# [Task objective]
Give the entries again exactly; drop the pictures.

# [Data]
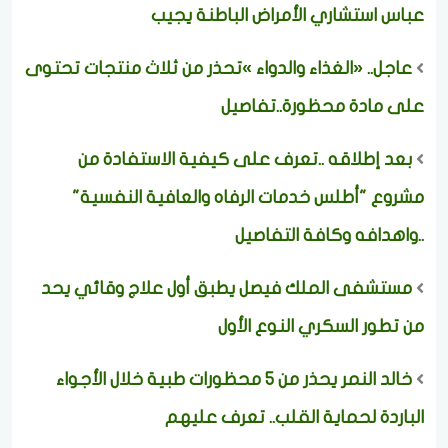
عباس استشاري الأمراض الباطنة يجيب
عاجل.. «الغذاء والدواء »تحذر من ثلاث منتجات تحتوى
على مادة محظورة..تفاصيل
بعد إطلاقه ..تعرف على كيفية الاستفادة من
مشروع "أطلس خدمات الرفاه والعافية النفسية"
..واهدافه وكافة التفاصيل
مستشفى الملك فيصل يطبق أول علاج وقائي يحد
من تطور السكري النوع الأول
خالد النمر يحذر من 5 محظورات طبية خلال الأجواء
الباردة لحماية القلب.. تعرف عليهم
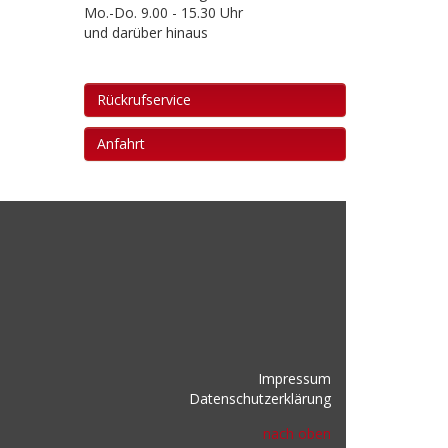
Mo.-Do. 9.00 - 15.30 Uhr
und darüber hinaus
Rückrufservice
Anfahrt
Impressum
Datenschutzerklärung
nach oben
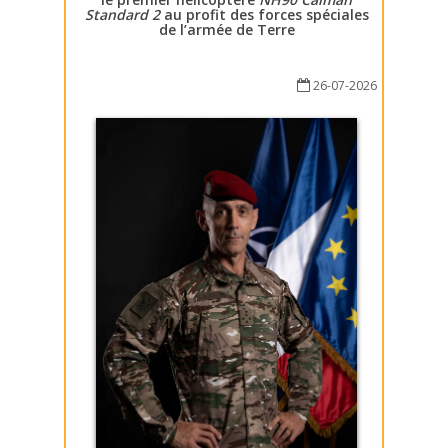
Standard 2
au profit des forces spéciales
de l’armée de Terre
26-07-2026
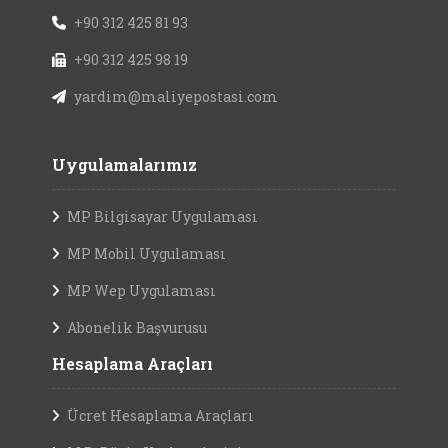
+90 312 425 81 93
+90 312 425 98 19
yardim@maliyepostasi.com
Uygulamalarımız
MP Bilgisayar Uygulaması
MP Mobil Uygulaması
MP Wep Uygulaması
Abonelik Başvurusu
Hesaplama Araçları
Ücret Hesaplama Araçları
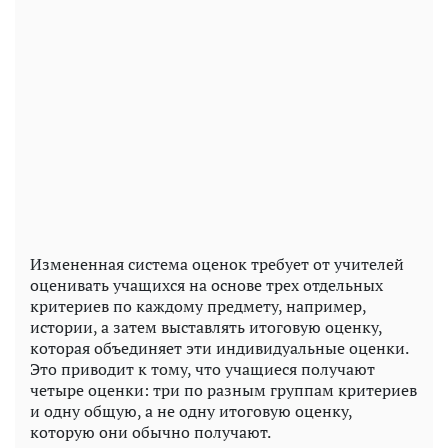
Измененная система оценок требует от учителей
оценивать учащихся на основе трех отдельных
критериев по каждому предмету, например,
истории, а затем выставлять итоговую оценку,
которая объединяет эти индивидуальные оценки.
Это приводит к тому, что учащиеся получают
четыре оценки: три по разным группам критериев
и одну общую, а не одну итоговую оценку,
которую они обычно получают.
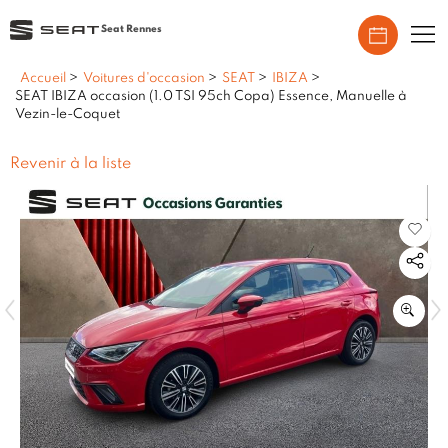
Seat Rennes
Accueil
>
Voitures d'occasion
>
SEAT
>
IBIZA
>
SEAT IBIZA occasion (1.0 TSI 95ch Copa) Essence, Manuelle à
Vezin-le-Coquet
Revenir à la liste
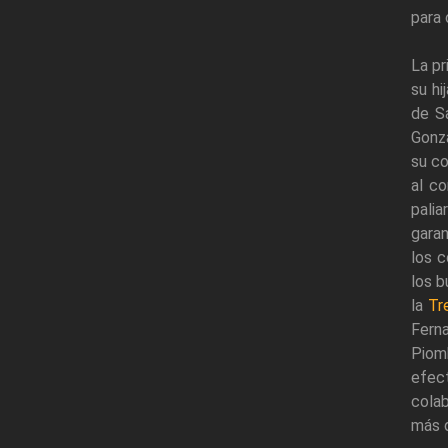
para 
La pr
su h
de S
Gonza
su co
al co
pali
garan
los 
los b
la
Tr
Ferna
Piom
efec
cola
más 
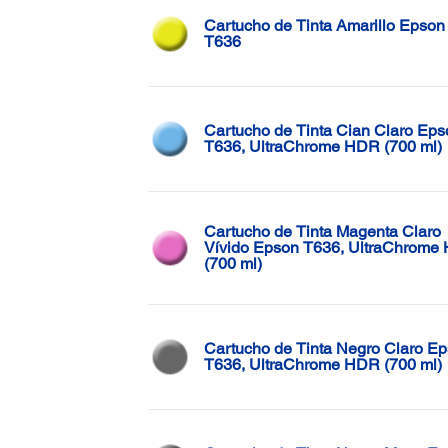
Cartucho de Tinta Amarillo Epson
T636
Cartucho de Tinta Cian Claro Eps
T636, UltraChrome HDR (700 ml)
Cartucho de Tinta Magenta Claro
Vívido Epson T636, UltraChrome
(700 ml)
Cartucho de Tinta Negro Claro E
T636, UltraChrome HDR (700 ml)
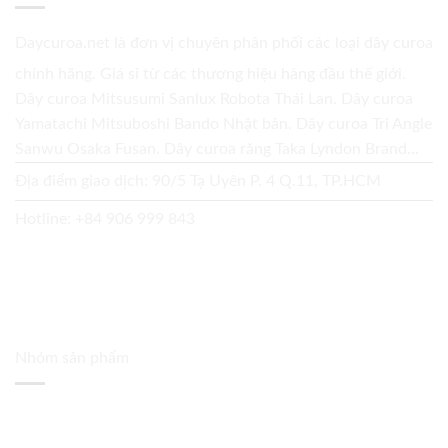
Daycuroa.net
là đơn vị chuyên phân phối các loại dây curoa
chính hãng. Giá sỉ từ các thương hiệu hàng đầu thế giới.
Dây curoa Mitsusumi Sanlux Robota Thái Lan. Dây curoa
Yamatachi Mitsuboshi Bando Nhật bản. Dây curoa Tri Angle
Sanwu Osaka Fusan. Dây curoa răng Taka Lyndon Brand...
Địa điểm giao dịch: 90/5 Tạ Uyên P. 4 Q.11, TP.HCM
Hotline:
+84 906 999 843
Nhóm sản phẩm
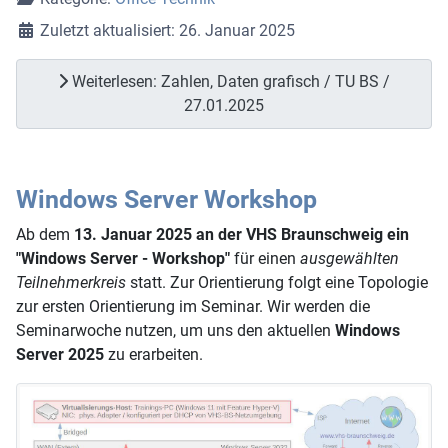
Zuletzt aktualisiert: 26. Januar 2025
Weiterlesen: Zahlen, Daten grafisch / TU BS /
27.01.2025
Windows Server Workshop
Ab dem
13. Januar 2025 an der VHS Braunschweig ein
"Windows Server - Workshop"
für einen
ausgewählten
Teilnehmerkreis
statt. Zur Orientierung folgt eine Topologie
zur ersten Orientierung im Seminar. Wir werden die
Seminarwoche nutzen, um uns den aktuellen
Windows
Server 2025
zu erarbeiten.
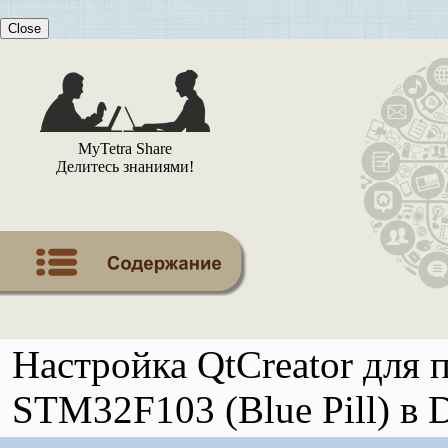
Close
MyTetra Share
Делитесь знаниями!
Настройка QtCreator для
STM32F103 (Blue Pill) в 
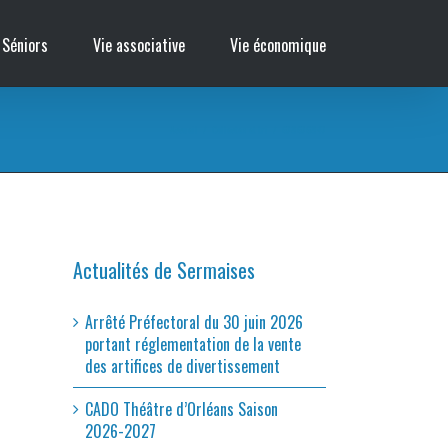
 Séniors
Vie associative
Vie économique
Accueil
/
Collectes et tri
/
678676847
Actualités de Sermaises
Arrêté Préfectoral du 30 juin 2026
portant réglementation de la vente
des artifices de divertissement
CADO Théâtre d’Orléans Saison
2026-2027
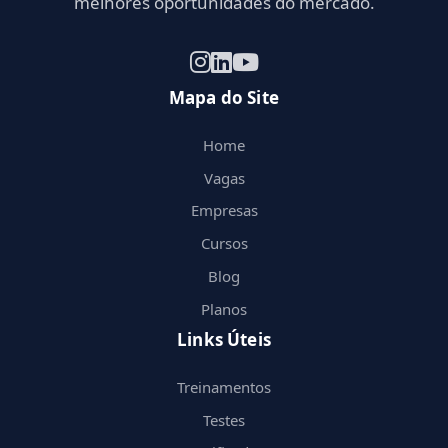
melhores oportunidades do mercado.
Mapa do Site
Home
Vagas
Empresas
Cursos
Blog
Planos
Links Úteis
Treinamentos
Testes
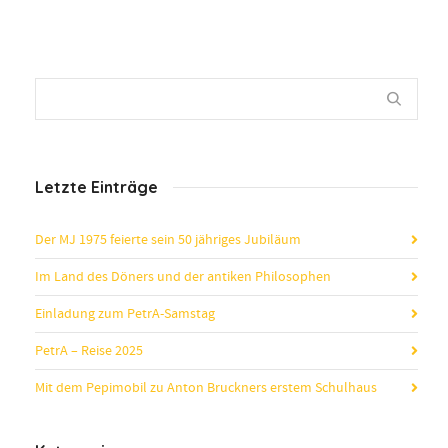
Letzte Einträge
Der MJ 1975 feierte sein 50 jähriges Jubiläum
Im Land des Döners und der antiken Philosophen
Einladung zum PetrA-Samstag
PetrA – Reise 2025
Mit dem Pepimobil zu Anton Bruckners erstem Schulhaus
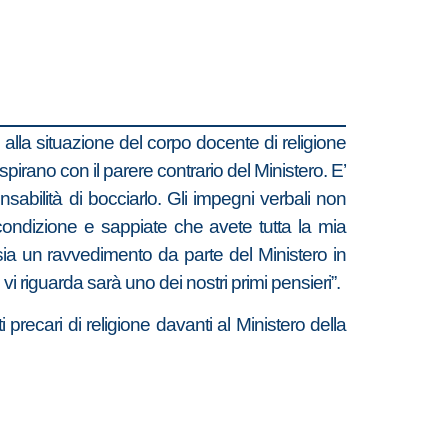
alla situazione del corpo docente di religione
pirano con il parere contrario del Ministero. E’
bilità di bocciarlo. Gli impegni verbali non
 condizione e sappiate che avete tutta la mia
sia un ravvedimento da parte del Ministero in
vi riguarda sarà uno dei nostri primi pensieri”.
 precari di religione davanti al Ministero della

# [Output of the exercise]
عباس استشاري الأمراض الباطنة يجيب
عاجل.. «الغذاء والدواء »تحذر من ثلاث منتجات تحتوى
على مادة محظورة..تفاصيل
بعد إطلاقه ..تعرف على كيفية الاستفادة من
مشروع "أطلس خدمات الرفاه والعافية النفسية"
..واهدافه وكافة التفاصيل
مستشفى الملك فيصل يطبق أول علاج وقائي يحد
من تطور السكري النوع الأول
خالد النمر يحذر من 5 محظورات طبية خلال الأجواء
الباردة لحماية القلب.. تعرف عليهم
Mo.-Do. 9.00 - 15.30 Uhr
und darüber hinaus
Rückrufservice
Anfahrt
Impressum
Datenschutzerklärung
nach oben
Standard 2
au profit des forces spéciales
de l’armée de Terre
26-07-2026
+90 312 425 81 93
+90 312 425 98 19
yardim@maliyepostasi.com
Uygulamalarımız
MP Bilgisayar Uygulaması
MP Mobil Uygulaması
MP Wep Uygulaması
Abonelik Başvurusu
Hesaplama Araçları
Ücret Hesaplama Araçları
Измененная система оценок требует от учителей
оценивать учащихся на основе трех отдельных
критериев по каждому предмету, например,
истории, а затем выставлять итоговую оценку,
которая объединяет эти индивидуальные оценки.
Это приводит к тому, что учащиеся получают
четыре оценки: три по разным группам критериев
и одну общую, а не одну итоговую оценку,
которую они обычно получают.
Seat Rennes
Accueil
>
Voitures d'occasion
>
SEAT
>
IBIZA
>
SEAT IBIZA occasion (1.0 TSI 95ch Copa) Essence, Manuelle à
Vezin-le-Coquet
Revenir à la liste
para 
La pr
su h
de S
Gonza
su co
al co
pali
garan
los 
los b
la
Tr
Ferna
Piom
efec
cola
más 
Cartucho de Tinta Amarillo Epson
T636
Cartucho de Tinta Cian Claro Eps
T636, UltraChrome HDR (700 ml)
Cartucho de Tinta Magenta Claro
Vívido Epson T636, UltraChrome
(700 ml)
Cartucho de Tinta Negro Claro E
T636, UltraChrome HDR (700 ml)
Daycuroa.net
là đơn vị chuyên phân phối các loại dây curoa
chính hãng. Giá sỉ từ các thương hiệu hàng đầu thế giới.
Dây curoa Mitsusumi Sanlux Robota Thái Lan. Dây curoa
Yamatachi Mitsuboshi Bando Nhật bản. Dây curoa Tri Angle
Sanwu Osaka Fusan. Dây curoa răng Taka Lyndon Brand...
Địa điểm giao dịch: 90/5 Tạ Uyên P. 4 Q.11, TP.HCM
Hotline:
+84 906 999 843
Nhóm sản phẩm
Zuletzt aktualisiert: 26. Januar 2025
Weiterlesen: Zahlen, Daten grafisch / TU BS /
27.01.2025
Windows Server Workshop
Ab dem
13. Januar 2025 an der VHS Braunschweig ein
"Windows Server - Workshop"
für einen
ausgewählten
Teilnehmerkreis
statt. Zur Orientierung folgt eine Topologie
zur ersten Orientierung im Seminar. Wir werden die
Seminarwoche nutzen, um uns den aktuellen
Windows
Server 2025
zu erarbeiten.
Close
MyTetra Share
Делитесь знаниями!
Настройка QtCreator для
STM32F103 (Blue Pill) в 
 Séniors
Vie associative
Vie économique
Accueil
/
Collectes et tri
/
678676847
Actualités de Sermaises
Arrêté Préfectoral du 30 juin 2026
portant réglementation de la vente
des artifices de divertissement
CADO Théâtre d’Orléans Saison
2026-2027
melhores oportunidades do mercado.
Mapa do Site
Home
Vagas
Empresas
Cursos
Blog
Planos
Links Úteis
Treinamentos
Testes
Letzte Einträge
Der MJ 1975 feierte sein 50 jähriges Jubiläum
Im Land des Döners und der antiken Philosophen
Einladung zum PetrA-Samstag
PetrA – Reise 2025
Mit dem Pepimobil zu Anton Bruckners erstem Schulhaus
alla situazione del corpo docente di religione
pirano con il parere contrario del Ministero. E’
bilità di bocciarlo. Gli impegni verbali non
 condizione e sappiate che avete tutta la mia
sia un ravvedimento da parte del Ministero in
vi riguarda sarà uno dei nostri primi pensieri”.
 precari di religione davanti al Ministero della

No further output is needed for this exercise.